THE ARTY ONE: Well established drama society, music groups, film nights, art loans, theatre productions, band nights in the bar. Insular?
THE TRADITIONAL ONE: Majestic buildings, accommodation steeped in history, quirky traditions. Often rich and well funded, but pressure to succeed/complete. Touristy. Living in a museum?
THE MODERN ONE: Less majestic buildings (often 1970’s concrete!) Laid back and relaxed, less pressure. Unpretentious. Lack of atmosphere?
THE SMALL ONE: Cosy atmosphere. Friendly. Everyone knows everyone else. Can be cramped and noisy. Usually city centre, close to shops/bars/faculties. Close ‘family’ feel?
THE LARGE ONE: Sprawling grounds, relaxing, ‘escape’ from the bustle of town. Often a walk from the city centre. Usually on-site facilities. More students lends to a more diverse atmosphere. Oasis of calm or anonymity?
THE SOCIAL ONE: Active JCR/MCR. Frequent events, attracts people from other colleges. Thriving ball committee. Drinking and social societies. Can be noisy. Usually less academic. Work/life balance?
THE ACADEMIC ONE: Good reputation. Tutors are well renowned. High in league tables. Pressure to succeed. Sports/drama, etc. may be discouraged. Desire to be pushed to your potential?

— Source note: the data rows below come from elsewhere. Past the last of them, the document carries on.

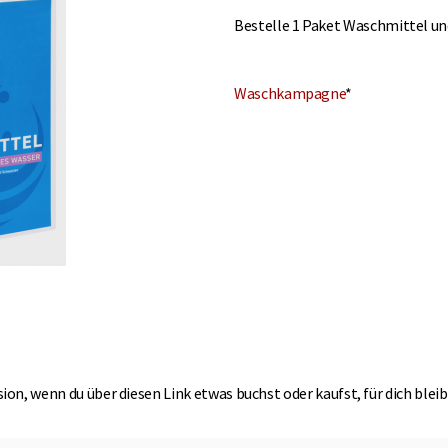
Bestelle 1 Paket Waschmittel un
Waschkampagne
*
on, wenn du über diesen Link etwas buchst oder kaufst, für dich bleib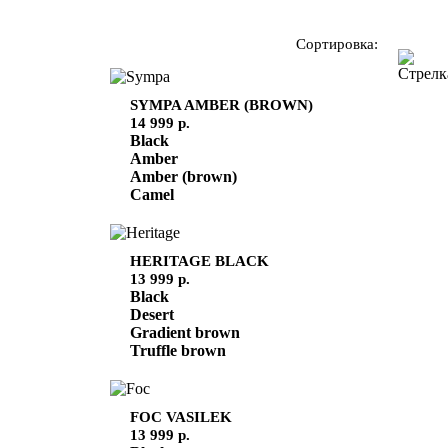
Сортировка:
SYMPA
AMBER (BROWN)
14 999 р.
Black
Amber
Amber (brown)
Camel
HERITAGE
BLACK
13 999 р.
Black
Desert
Gradient brown
Truffle brown
FOC
VASILEK
13 999 р.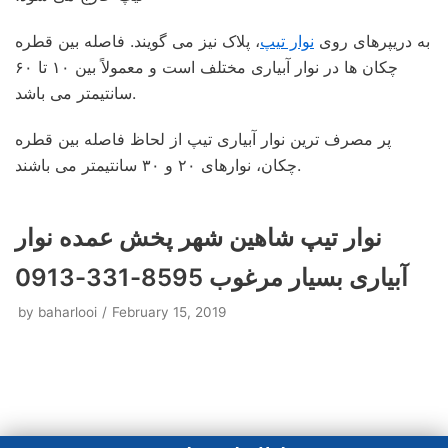
به دریپرهای روی
نوار تیپ
، پلاک نیز می گویند. فاصله بین قطره
چکان ها در نوار آبیاری مختلف است و معمولاً بین ۱۰ تا ۶۰
سانتیمتر می باشد.
پر مصرف ترین نوار آبیاری تیپ از لحاظ فاصله بین قطره
چکان، نوارهای ۲۰ و ۳۰ سانتیمتر می باشند.
نوار تیپ شاهین شهر پخش عمده نوار
آبیاری بسیار مرغوب 8595-331-0913
by
baharlooi
February 15, 2019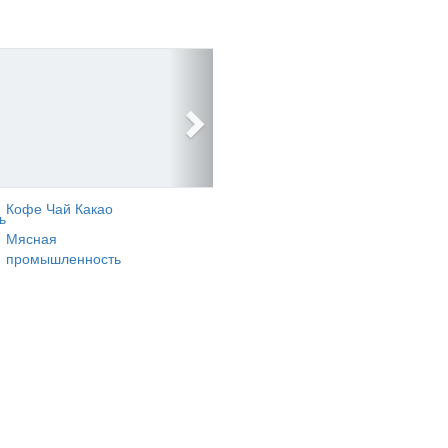
Кофе Чай Какао
ь
Мясная
промышленность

ARE YOU AN A*/A GRADE STUDENT?
Oxbridge will only seriously look at you if you are predicted A* and A grades for all three A levels. All applicants will be capable of the highest academic standards so this is not the determining factor for admissions.
All applicants to Oxbridge are A*/A students. The colleges, therefore, are looking for something beyond current academic ability and exam grades. They are also looking for individuals who display:
In addition to your predicted A-level results, they will use some or all of the following methods to determine these additional attributes:
- Cambridge or Oxford supplementary application form
- Personal statement
- School reference
- Work submitted to the college
- Admission tests
- STEP papers, BMAT, LNAT etc.
No other university admissions system has quite so much mystery or rumour surrounding it. This is mostly to do with age-old stories of crazy interviewing techniques and a strong lingering air of an “old boys network” and public school bias. Neither of these are at all still in existence and the process is becoming much more open and transparent, although still very tough, competitive and challenging.

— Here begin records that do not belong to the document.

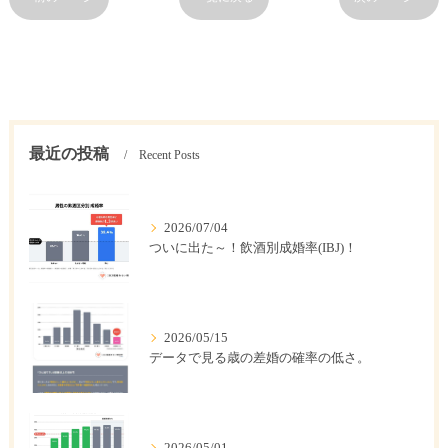
最近の投稿
Recent Posts
2026/07/04
ついに出た～！飲酒別成婚率(IBJ)！
2026/05/15
データで見る歳の差婚の確率の低さ。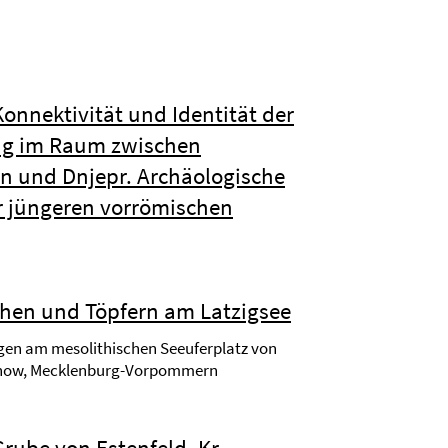
Konnektivität und Identität der
ng im Raum zwischen
n und Dnjepr. Archäologische
r jüngeren vorrömischen
chen und Töpfern am Latzigsee
en am mesolithischen Seeuferplatz von
now, Mecklenburg-Vorpommern
rube von Estenfeld, Kr.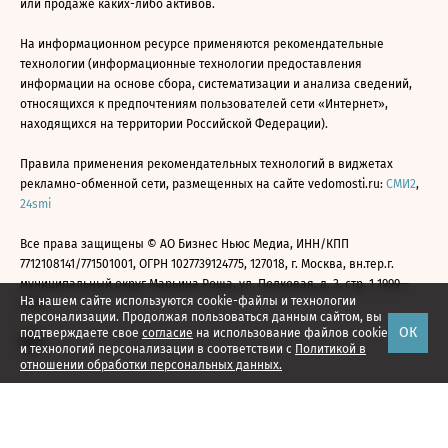
или продаже каких-либо активов.
На информационном ресурсе применяются рекомендательные
технологии (информационные технологии предоставления
информации на основе сбора, систематизации и анализа сведений,
относящихся к предпочтениям пользователей сети «Интернет»,
находящихся на территории Российской Федерации).
Правила применения рекомендательных технологий в виджетах
рекламно-обменной сети, размещенных на сайте vedomosti.ru:
СМИ2
,
24smi
Все права защищены © АО Бизнес Ньюс Медиа, ИНН/КПП
7712108141/771501001, ОГРН 1027739124775, 127018, г. Москва, вн.тер.г.
муниципальный округ Марьина Роща, ул. Полковая, д. 3, стр. 1 1999—
На нашем сайте используются cookie-файлы и технологии
2026
персонализации. Продолжая пользоваться данным сайтом, вы
ОК
подтверждаете свое
согласие
на использование файлов cookie
и технологий персонализации в соответствии с
Политикой в
отношении обработки персональных данных.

|Finalise course and college choice||June-July|
|Attend general open Days||Late June (Oxford); Early July (Cambridge)|
|Perfect UCAS form and separate Oxford or Cambridge form||June-September|
|Submit application to UCAS and Oxford or Cambridge||1 Sept-15 Oct|
|LNAT (Law Admissions Test)||Sept-Nov|
|BMAT (Medical Admissions Test)||5 Nov|
|Submission of written work (if required)||By mid-Nov|
|Applicants notified by letter||Late Dec (Oxford); Early Jan (Cambridge)|
As well as completing the normal UCAS form (which will include Cambridge or Oxford as one of your choices), you must also submit a supplementary form either to a specific Cambridge college or to the Oxford Admissions office. This form must be submitted by a specified date in October, the same month as the UCAS deadline.
You must be very organised and put together your UCAS personal statement ahead of schedule. It is a good idea to complete the UCAS form by the end of the summer holiday so you can get a tutor to check it at start of the autumn term.
The supplementary forms also allocate space for a mini personal statement just like the one on the UCAS form. It is a good idea to rewrite your UCAS statement and to tailor it specifically to Oxbridge. This gives you a great opportunity to explain why you specifically want to attend Oxbridge and why you think it would suit you. Some people choose to tailor their statement, to some extent, to the specific college to which have applied. This might be a good idea, but don’t go overboard on this as you must bear in mind there is a chance you may be pooled.
As with the UCAS personal statement, assume you will be asked everything about it at the interview. Therefore, make sure it is truthful and that it reflects you and your personality. There are generally 3 types of tutors at the interview.
- Those that read the statement thoroughly and ask about it.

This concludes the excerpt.